Last semester I taught a Creative Writing club for 3rd – 7th graders. Besides learning a lot about how to teach writing, and how to encourage creativity in young kids, I learned a lot about my own writing. About how it’s one thing to write to pursue publication, but also that it’s important to have fun. You still need to write to write, create for the sake of creating, get stories on paper to get them out of your mind, even if they’re not “literary” or “marketable”.
At the end of the semester, we created a zine. I’ve wanted to make a zine since I was enchanted by Jennifer Mathieu’s Moxie. It seemed like an engaging way for the students to share their writing, so everyone made a one page spread that we compiled into a single booklet, copied, stapled, and distributed. We wanted something to show for all the hard work of the semester, but also something that was fun.

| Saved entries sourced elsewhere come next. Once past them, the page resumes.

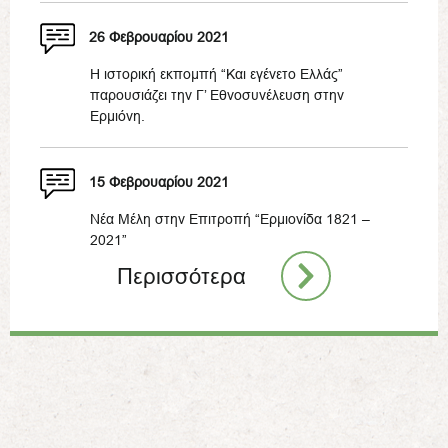
26 Φεβρουαρίου 2021
Η ιστορική εκπομπή “Και εγένετο Ελλάς”
παρουσιάζει την Γ’ Εθνοσυνέλευση στην
Ερμιόνη.
15 Φεβρουαρίου 2021
Νέα Μέλη στην Επιτροπή “Ερμιονίδα 1821 –
2021”
Περισσότερα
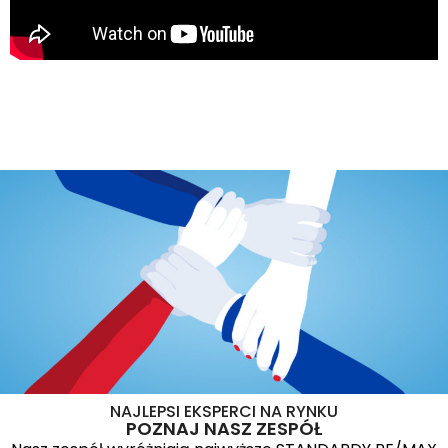
NAJLEPSI EKSPERCI NA RYNKU
POZNAJ NASZ ZESPÓŁ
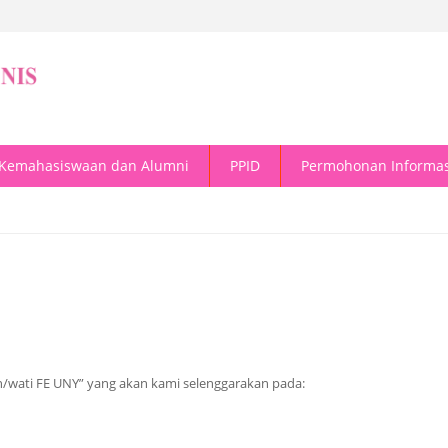
Kemahasiswaan dan Alumni
PPID
Permohonan Informas
/wati FE UNY” yang akan kami selenggarakan pada:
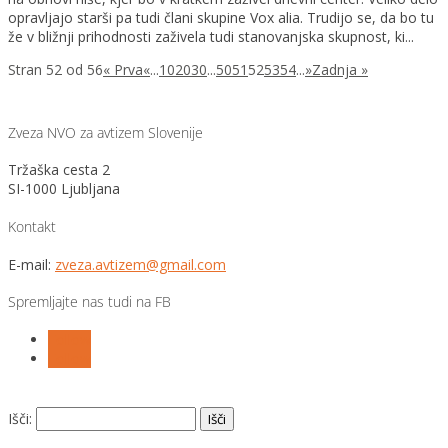
opravljajo starši pa tudi člani skupine Vox alia. Trudijo se, da bo tu
že v bližnji prihodnosti zaživela tudi stanovanjska skupnost, ki...
Stran 52 od 56
« Prva
«
...
10
20
30
...
50
51
52
53
54
...
»
Zadnja »
Zveza NVO za avtizem Slovenije
Tržaška cesta 2
SI-1000 Ljubljana
Kontakt
E-mail:
zveza.avtizem@gmail.com
Spremljajte nas tudi na FB
Follow
Follow
Išči:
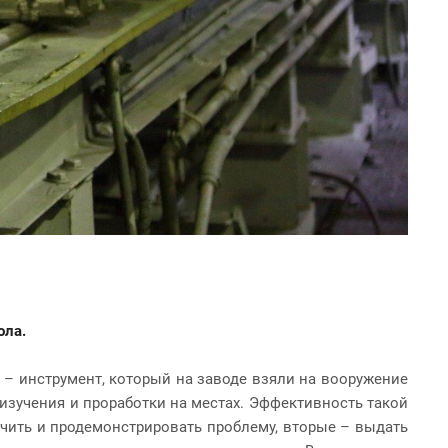
ола.
– инструмент, который на заводе взяли на вооружение
 изучения и проработки на местах. Эффективность такой
чить и продемонстрировать проблему, вторые – выдать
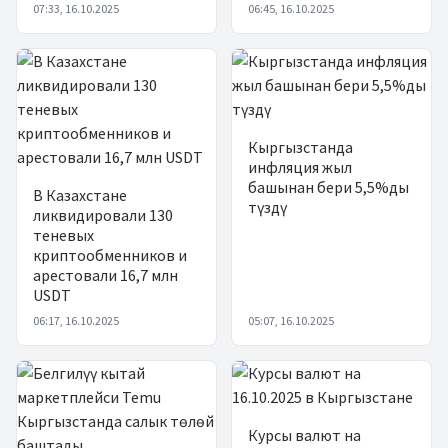
07:33, 16.10.2025
06:45, 16.10.2025
Кыргызстанда
инфляция жыл
башынан бери 5,5%ды
В Казахстане
түздү
ликвидировали 130
теневых
криптообменников и
арестовали 16,7 млн
USDT
06:17, 16.10.2025
05:07, 16.10.2025
Курсы валют на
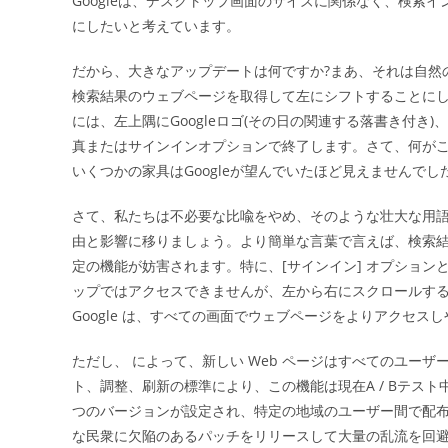
Googleは、デスクトップ画面のサイズに関係なく、検索
日:
にしたいと考えています。
だから、大きなアップデートは何ですか?まあ、それは自然の
検索結果のウェブページを取得して左にシフトすることにし
には、左上隅にGoogleロゴ(その日の関連する落書き付き
真またはサインインオプションで終了します。さて、何がこ
いくつかの家具はGoogleが望んでいたほど見えませんでし
さて、私たちは不必要な比喩をやめ、そのような壮大な用
由と影響に移りましょう。より簡単な言葉で言えば、検索
定の機能が妨害されます。特に、[サインイン] オプションと
ップではアクセスできませんが、左から右にスクロールす
Google は、すべての画面でウェブページをよりアクセ
ただし、 によって、新しい Web ページはすべてのユーザ
ト、調整、刷新の標準により、この機能は現在A / Bテスト
つのバージョンが設定され、特定の地域のユーザー間で配
な民衆に欠陥のあるパッチをリリースして大量の乱流を回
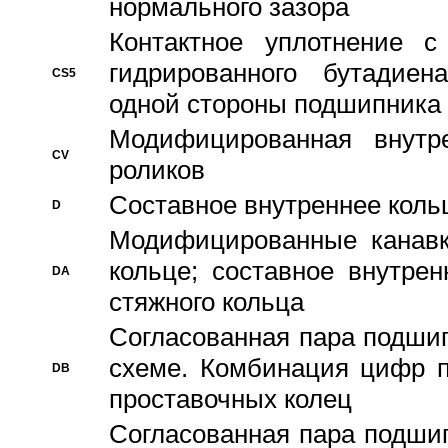
нормального зазора
Контактное уплотнение 
гидрированного бутадиен
CS5
одной стороны подшипника
Модифицированная внутре
CV
роликов
Составное внутреннее кольц
D
Модифицированные канавк
кольце; составное внутре
DA
стяжного кольца
Согласованная пара подши
схеме. Комбинация цифр п
DB
проставочных колец
Согласованная пара подши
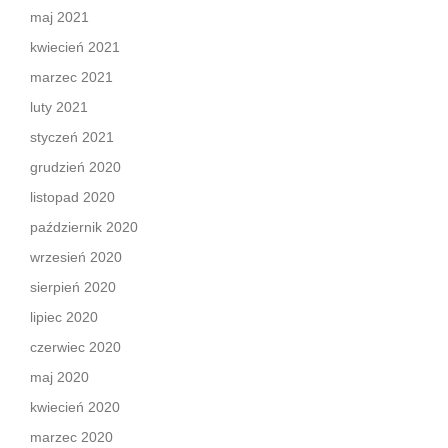
maj 2021
kwiecień 2021
marzec 2021
luty 2021
styczeń 2021
grudzień 2020
listopad 2020
październik 2020
wrzesień 2020
sierpień 2020
lipiec 2020
czerwiec 2020
maj 2020
kwiecień 2020
marzec 2020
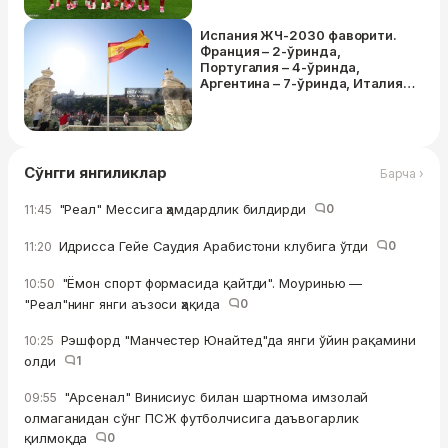
Испания ЖЧ-2030 фаворити.
Франция – 2-ўринда,
Португалия – 4-ўринда,
Аргентина – 7-ўринда, Италия –
12-ўринда
Сўнгги янгиликлар
Барча ›
"Реал" Мессига ҳамдардлик билдирди
0
11:45
Идрисса Гейе Саудия Арабистони клубига ўтди
0
11:20
"Ёмон спорт формасида қайтди". Моуринью —
10:50
"Реал"нинг янги аъзоси ҳақида
0
Рэшфорд "Манчестер Юнайтед"да янги ўйин рақамини
10:25
олди
1
"Арсенал" Винисиус билан шартнома имзолай
09:55
олмаганидан сўнг ПСЖ футболчисига даъвогарлик
қилмоқда
0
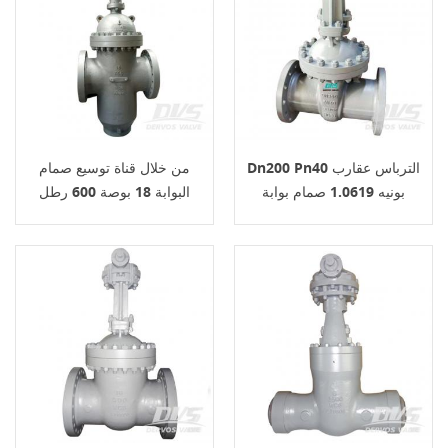
Dn200 Pn40 الترباس عقارب
من خلال قناة توسيع صمام
بونيه 1.0619 صمام بوابة
البوابة 18 بوصة 600 رطل
Api6d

It made me remember the zine I created after finishing a semester of poetry workshop. It wasn’t that I had pushed it out of my mind, it was just that I created a single copy on a whim, and had never done anything with it. At the time, I had already taken fiction workshops and knew the importance of feedback and revision, but the practice seemed totally different for poetry. More involved. More delicate. I was proud of the work and wanted to do something with it, instead of letting the files stagnate on my hard drive.
I think that’s important for me now, too. I wrote something, and even if it’s not published, even if it’s not submitted, I can turn it into something more, something to keep, something to acknowledge. It’s an accomplishment, just getting the words out of my head, and I like having something to show for it. If the process itself is fun for me, then that’s a bonus!